Een rationele stommeling

Een opmerkelijke parallel en een dreigende omkering van de rol die een mens speelt, dat zijn de twee opvallendste kenmerken van het verhaal dat Fleur Bourgonje in haar novelle De terugkeer vertelt. Lisa, de hoofdpersoon, een schrijfster die nog naam moet maken, heeft acht maanden in een Parijs hotel gelogeerd om afstand te nemen van Herbert, de man met wie ze lange jaren haar leven heeft gedeeld. Ze keert terug naar Nederland, in de wetenschap (slechts eenmaal terloops verwoord) dat ze thuis aan Herberts zijde een andere, jonge vrouw zal vinden. Het is een herhaling van het lot dat haar vader in 1945 ten deel viel: doodgewaand, keerde hij terug uit Buchenwald, om aan zijn tafel de nieuwe vriend van zijn vrouw te vinden. Die vriend vertrok, de vrouw – Lisa’s moeder – leidde voortaan een leven met een man en een vriend. Hoe het Lisa bij haar terugkeer in Amsterdam vergaat blijft in het midden; in de slotzin van het verhaal komt de trein uit Parijs ‘met een laatste tegendraadse schok onder de stalen overkapping tot stilstand’. Tot zover de parallel.

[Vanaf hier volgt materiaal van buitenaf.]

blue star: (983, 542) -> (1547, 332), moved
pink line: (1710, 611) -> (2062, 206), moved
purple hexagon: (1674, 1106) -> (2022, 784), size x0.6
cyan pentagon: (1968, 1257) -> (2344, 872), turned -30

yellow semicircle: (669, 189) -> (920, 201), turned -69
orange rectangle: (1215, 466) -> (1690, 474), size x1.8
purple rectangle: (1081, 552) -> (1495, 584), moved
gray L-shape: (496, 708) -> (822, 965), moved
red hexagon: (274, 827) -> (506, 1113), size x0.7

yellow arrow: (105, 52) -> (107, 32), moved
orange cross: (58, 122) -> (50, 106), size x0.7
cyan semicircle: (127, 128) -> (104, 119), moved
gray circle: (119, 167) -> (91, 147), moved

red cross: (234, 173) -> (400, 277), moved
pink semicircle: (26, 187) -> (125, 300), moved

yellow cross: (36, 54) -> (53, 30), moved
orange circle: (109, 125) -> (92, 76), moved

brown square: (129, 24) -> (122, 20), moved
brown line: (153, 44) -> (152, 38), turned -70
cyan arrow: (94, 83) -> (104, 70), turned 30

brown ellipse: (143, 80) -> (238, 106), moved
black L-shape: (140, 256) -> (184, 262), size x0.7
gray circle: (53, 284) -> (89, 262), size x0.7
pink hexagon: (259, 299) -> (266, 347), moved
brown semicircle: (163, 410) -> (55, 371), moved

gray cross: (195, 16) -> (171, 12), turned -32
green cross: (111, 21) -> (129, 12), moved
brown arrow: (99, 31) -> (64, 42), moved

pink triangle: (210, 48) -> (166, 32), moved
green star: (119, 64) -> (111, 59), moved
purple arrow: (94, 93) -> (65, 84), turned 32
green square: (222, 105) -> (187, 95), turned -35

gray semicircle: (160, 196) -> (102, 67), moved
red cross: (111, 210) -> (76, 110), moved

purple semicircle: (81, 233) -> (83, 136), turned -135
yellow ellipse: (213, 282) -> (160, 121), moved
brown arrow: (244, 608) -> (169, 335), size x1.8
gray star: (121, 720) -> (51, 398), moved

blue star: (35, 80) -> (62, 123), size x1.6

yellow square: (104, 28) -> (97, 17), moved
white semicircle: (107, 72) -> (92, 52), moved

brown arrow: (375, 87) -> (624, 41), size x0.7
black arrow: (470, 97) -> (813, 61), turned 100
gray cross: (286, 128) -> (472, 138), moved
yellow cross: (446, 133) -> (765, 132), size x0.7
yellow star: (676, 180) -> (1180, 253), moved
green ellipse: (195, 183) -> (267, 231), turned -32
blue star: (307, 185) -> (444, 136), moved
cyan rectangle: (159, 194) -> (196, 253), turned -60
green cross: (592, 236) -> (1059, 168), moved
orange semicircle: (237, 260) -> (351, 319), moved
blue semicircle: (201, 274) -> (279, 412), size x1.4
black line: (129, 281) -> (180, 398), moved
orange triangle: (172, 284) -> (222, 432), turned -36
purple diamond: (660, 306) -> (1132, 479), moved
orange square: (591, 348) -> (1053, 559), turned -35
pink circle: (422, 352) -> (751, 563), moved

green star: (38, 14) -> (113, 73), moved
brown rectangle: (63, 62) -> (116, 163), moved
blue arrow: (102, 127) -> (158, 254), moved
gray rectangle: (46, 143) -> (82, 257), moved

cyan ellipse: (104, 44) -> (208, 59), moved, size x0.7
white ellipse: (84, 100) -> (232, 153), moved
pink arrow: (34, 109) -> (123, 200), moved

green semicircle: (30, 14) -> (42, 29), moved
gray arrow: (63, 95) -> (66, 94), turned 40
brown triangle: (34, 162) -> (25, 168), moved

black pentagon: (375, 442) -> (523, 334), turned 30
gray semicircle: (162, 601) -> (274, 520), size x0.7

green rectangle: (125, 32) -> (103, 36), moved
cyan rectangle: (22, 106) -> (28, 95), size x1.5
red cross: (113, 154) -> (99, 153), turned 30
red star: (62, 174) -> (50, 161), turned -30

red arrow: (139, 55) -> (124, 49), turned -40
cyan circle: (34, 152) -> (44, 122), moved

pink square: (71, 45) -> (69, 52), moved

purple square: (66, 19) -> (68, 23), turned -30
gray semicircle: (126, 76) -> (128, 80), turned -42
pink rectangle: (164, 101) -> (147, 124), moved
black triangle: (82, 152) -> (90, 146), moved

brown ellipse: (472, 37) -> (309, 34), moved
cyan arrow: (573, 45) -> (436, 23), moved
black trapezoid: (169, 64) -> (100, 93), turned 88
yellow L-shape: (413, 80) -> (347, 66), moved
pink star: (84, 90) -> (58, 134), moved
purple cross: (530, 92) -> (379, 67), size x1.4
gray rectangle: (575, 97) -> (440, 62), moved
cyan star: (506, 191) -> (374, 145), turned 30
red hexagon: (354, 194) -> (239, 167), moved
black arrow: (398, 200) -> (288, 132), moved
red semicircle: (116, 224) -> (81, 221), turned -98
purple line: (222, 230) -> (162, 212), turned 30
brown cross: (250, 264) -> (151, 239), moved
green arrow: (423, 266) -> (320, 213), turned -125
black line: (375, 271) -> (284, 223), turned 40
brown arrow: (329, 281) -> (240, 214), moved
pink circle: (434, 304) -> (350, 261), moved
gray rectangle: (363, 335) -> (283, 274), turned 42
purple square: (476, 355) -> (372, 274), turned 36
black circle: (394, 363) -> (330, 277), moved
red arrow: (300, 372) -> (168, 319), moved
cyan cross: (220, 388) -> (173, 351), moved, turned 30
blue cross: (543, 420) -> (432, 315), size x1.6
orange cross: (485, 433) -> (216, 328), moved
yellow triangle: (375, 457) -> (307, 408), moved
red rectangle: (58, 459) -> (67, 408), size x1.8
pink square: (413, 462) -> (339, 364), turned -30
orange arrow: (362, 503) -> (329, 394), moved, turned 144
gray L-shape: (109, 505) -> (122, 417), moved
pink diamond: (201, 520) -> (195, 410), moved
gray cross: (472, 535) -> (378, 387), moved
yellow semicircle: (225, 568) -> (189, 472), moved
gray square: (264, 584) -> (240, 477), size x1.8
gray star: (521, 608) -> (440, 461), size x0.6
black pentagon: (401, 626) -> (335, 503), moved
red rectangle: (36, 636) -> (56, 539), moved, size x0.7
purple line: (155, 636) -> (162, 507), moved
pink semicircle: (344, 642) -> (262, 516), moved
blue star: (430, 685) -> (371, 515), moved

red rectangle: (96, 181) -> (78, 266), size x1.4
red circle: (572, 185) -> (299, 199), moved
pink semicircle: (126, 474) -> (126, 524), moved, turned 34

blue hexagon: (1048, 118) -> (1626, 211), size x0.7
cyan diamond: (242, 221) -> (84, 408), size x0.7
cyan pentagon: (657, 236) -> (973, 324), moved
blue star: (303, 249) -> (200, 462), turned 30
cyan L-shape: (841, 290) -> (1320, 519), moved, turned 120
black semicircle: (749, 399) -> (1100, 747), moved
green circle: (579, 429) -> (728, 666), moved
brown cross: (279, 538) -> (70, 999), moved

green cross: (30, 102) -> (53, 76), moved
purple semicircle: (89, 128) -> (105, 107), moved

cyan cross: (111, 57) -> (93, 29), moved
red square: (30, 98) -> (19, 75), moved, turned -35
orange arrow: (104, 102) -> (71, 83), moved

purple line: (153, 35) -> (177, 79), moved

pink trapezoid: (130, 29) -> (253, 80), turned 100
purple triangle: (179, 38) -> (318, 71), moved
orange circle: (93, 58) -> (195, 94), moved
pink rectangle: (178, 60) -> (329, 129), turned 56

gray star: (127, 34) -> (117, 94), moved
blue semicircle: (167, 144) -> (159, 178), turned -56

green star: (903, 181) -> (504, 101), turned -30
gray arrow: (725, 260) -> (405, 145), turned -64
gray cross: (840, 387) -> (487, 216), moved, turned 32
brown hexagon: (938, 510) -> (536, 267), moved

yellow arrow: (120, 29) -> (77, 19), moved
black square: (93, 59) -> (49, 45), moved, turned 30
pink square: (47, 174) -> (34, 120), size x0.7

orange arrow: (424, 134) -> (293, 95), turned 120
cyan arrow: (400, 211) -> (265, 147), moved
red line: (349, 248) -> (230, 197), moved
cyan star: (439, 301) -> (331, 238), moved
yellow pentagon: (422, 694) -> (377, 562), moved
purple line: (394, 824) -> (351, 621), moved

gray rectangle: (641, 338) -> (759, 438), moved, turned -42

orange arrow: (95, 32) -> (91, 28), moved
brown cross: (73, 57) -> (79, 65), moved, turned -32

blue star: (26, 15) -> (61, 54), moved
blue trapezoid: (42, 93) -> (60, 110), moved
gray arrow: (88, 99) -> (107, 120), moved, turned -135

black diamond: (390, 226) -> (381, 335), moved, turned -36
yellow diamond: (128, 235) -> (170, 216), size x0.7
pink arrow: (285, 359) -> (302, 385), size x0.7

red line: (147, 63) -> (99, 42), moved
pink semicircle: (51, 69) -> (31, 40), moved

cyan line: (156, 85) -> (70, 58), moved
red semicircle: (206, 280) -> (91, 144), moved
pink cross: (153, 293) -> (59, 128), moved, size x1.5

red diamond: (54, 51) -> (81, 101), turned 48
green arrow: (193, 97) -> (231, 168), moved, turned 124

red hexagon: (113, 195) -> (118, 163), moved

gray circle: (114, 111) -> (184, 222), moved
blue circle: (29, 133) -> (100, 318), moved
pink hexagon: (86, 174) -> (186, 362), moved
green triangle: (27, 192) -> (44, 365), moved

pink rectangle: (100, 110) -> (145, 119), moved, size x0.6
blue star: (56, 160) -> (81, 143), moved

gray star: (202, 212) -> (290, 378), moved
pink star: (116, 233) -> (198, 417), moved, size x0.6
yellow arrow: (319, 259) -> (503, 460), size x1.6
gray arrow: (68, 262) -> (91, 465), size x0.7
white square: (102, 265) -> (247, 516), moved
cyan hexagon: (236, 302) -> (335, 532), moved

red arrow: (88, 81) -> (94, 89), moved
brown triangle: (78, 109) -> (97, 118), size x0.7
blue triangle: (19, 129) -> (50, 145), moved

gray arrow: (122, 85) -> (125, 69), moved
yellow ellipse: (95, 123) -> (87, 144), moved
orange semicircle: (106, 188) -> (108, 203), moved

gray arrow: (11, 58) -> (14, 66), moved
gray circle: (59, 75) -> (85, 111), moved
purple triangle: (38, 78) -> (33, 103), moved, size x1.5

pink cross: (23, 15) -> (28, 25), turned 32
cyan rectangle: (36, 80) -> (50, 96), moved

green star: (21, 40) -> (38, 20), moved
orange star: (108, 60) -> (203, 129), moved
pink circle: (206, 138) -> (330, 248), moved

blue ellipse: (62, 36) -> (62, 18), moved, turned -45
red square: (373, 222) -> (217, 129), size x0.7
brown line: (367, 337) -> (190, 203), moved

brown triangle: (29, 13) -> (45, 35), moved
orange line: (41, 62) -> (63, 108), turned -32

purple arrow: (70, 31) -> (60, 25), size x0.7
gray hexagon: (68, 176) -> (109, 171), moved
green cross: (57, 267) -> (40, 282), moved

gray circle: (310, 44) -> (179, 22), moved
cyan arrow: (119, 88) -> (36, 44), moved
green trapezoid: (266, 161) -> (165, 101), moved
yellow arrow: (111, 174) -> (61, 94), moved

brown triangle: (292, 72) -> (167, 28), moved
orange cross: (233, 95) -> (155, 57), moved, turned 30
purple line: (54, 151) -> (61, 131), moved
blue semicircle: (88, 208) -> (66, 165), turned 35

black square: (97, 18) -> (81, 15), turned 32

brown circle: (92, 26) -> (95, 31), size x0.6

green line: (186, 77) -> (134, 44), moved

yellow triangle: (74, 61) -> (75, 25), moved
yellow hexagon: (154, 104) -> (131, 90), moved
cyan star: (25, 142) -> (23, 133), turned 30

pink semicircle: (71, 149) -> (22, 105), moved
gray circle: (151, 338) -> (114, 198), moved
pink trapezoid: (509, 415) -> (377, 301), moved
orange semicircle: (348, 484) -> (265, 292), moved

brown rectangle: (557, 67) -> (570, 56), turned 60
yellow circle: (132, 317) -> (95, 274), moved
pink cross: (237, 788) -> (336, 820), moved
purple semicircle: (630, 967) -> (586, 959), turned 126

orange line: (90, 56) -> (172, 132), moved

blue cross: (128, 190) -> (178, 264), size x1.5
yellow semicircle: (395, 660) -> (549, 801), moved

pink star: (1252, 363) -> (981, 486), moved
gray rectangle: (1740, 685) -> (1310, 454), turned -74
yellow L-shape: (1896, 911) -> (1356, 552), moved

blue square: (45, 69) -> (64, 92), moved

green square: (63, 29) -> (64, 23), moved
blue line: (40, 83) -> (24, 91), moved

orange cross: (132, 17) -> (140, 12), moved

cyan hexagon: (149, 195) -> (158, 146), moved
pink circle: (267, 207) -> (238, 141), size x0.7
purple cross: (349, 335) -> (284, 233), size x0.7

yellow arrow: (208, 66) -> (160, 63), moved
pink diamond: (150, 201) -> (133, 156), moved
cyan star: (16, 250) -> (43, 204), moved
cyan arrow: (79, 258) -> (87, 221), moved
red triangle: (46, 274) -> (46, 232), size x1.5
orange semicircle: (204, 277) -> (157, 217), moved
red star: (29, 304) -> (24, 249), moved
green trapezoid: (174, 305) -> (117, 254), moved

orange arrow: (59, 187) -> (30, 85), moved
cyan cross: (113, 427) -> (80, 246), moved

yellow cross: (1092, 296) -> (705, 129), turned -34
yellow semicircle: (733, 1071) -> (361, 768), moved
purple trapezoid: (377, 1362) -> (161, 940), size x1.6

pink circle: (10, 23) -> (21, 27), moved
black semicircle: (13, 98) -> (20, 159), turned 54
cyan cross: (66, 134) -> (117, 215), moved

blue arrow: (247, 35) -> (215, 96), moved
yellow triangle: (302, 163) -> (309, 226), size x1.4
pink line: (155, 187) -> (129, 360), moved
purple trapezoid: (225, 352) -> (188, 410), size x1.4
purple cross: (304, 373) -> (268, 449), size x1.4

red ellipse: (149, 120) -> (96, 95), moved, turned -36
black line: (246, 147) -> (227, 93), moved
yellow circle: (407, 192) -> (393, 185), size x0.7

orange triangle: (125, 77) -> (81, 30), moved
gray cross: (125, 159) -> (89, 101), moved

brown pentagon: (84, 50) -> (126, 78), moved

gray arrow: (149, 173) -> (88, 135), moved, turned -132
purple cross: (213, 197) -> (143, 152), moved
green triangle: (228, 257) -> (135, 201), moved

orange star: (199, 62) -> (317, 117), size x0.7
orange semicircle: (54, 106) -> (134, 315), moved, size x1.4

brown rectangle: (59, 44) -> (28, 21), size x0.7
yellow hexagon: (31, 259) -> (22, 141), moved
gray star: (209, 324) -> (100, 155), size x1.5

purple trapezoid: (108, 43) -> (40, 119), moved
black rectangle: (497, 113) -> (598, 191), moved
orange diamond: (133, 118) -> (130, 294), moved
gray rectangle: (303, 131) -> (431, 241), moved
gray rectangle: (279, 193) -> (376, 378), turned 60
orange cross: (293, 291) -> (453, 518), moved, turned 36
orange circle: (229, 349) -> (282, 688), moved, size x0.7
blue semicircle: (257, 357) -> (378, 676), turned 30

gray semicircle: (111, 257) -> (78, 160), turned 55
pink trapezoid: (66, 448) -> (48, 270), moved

terugkeerEn dan de omkering. Herbert is een professioneel fotograaf, gespecialiseerd in de ellende in de wereld. Misschien, zo is zijn redenering, openen zijn foto’s wel ‘de ogen van veel argeloze krantenlezers’. Hij vertegenwoordigt bij uitstek de verstandelijke levenshouding en in die zin is hij Lisa’s tegenpool: zij kiest voor het gevoel, zij zou een kind dat slachtoffer van een bombardement is geworden ‘in mijn armen hebben genomen om het een veilige plek te bieden om pijn te hebben en dood te gaan’. In haar Parijse hotel leert Lisa de Spaanse toneelschrijver en regisseur Antonio kennen, die de laatste jaren van het Franco-regime in de gevangenis doorbracht, beschuldigd van ‘staatsondermijnende activiteiten’ – ze wordt op hem verliefd. Maar ook dan herhaalt de geschiedenis zich: Antonio gelooft niet dat woorden gevoel tot uitdrukking kunnen brengen, hij gelooft alleen in de fysieke taal van de liefde en in geen ander dan zichzelf. Het argument dat Lisa reden gaf om Amsterdam te verlaten, voert haar ook weer terug: zoals ze Herbert zijn harde rationalisme verweet, zo verwijt Antonio haar dat ze een ‘rationele stommeling’ is. Goddank houdt Lisa aan haar eigen inzichten vast: onzeker, vol twijfels, maar onafhankelijk begint ze aan de thuisreis.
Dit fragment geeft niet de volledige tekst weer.